Faced with a similar problem in Linux, I'd probably port the program to Solaris, Quantify it there, and hope the results are similar under Linux.
The next Cmdr Taco duplicate will be ready soon, but subscribers can beat the rush and see it early!
But processes as provided by current operating systems are too expensive to use. If I have a network server (e.g. a httpd) that has to create a process for each network request, it will never scale. In theory all that has to happen is inetd (or equivalent) fork/execs and does the necessary plumbing so that the ends of the socket are STDIN and STDOUT. Then the process just reads and writes as necessary to fulfil the request. In practice, this just doesn't work.
That's why you can't use cgi for high-volume transactions. So lets make the server a single multithreaded daemon process instead, where each request is handled by a thread. Now you can handle each request much faster, but you lose the protected address space the OS gives you in a process.

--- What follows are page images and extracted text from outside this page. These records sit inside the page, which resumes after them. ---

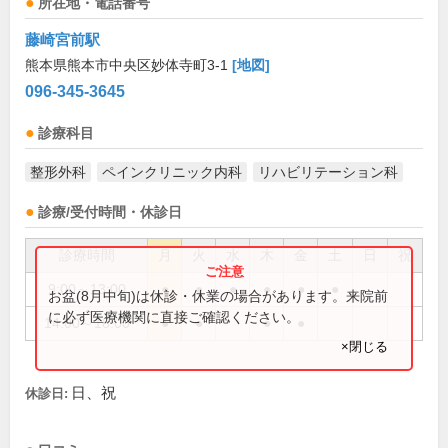
所在地・電話番号
藤崎宮前駅
熊本県熊本市中央区妙体寺町3-1
[地図]
096-345-3645
診療科目
整形外科
ペインクリニック内科
リハビリテーション科
診療/受付時間・休診日
診療時間
月
火
水
木
金
土
日
祝
9:00～13:00
●
●
●
●
●
●
お盆(8月中旬)は休診・休業の場合があります。来院前
に必ず医療機関に直接ご確認ください。
14:00～18:00
●
●
●
●
×閉じる
日、祝
休診日:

Obviously, the OS needs to change, and give use something (maybe a hybrid between processes and threads) that more closely meets applications needs. I don't see anybody making suggestions as to ways to move forward. Anybody know of research in this area?

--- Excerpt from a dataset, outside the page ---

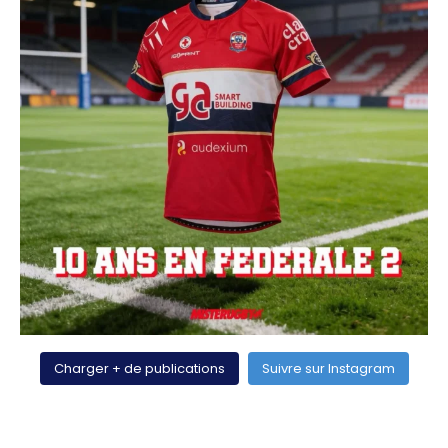
Charger + de publications
Suivre sur Instagram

Ok, you got me. Now, let's apply a common sense filter to my original post.
Of course "one off, disposable code" doesn't need the same degree of "analness" applied to it as does mission critical code.
However, "fast enough" is a really bad metric to use. Yes, utility "X" is fast enough. But oh, I didn't realize it was going to be used in conjunction with utility "Y" and "Z". Now, everything is really slow. Hey, can you say Microsoft?
Fortune telling is not part of any programming job description I've ever seen.
But in practice, multithreaded programs are almost always interactive, and thus are primarily limited by user response times,
I would disagree with this wholeheartedly. What about databases like Oracle, MS SQL Server, and so on? They're internally multithreaded, and most definitely not "interactive" after you initiate a SQL query.
I believe apache 2.0 is threaded. HTTP by nature is not interactive. And so on. There are many other examples, left as an exercise to the reader.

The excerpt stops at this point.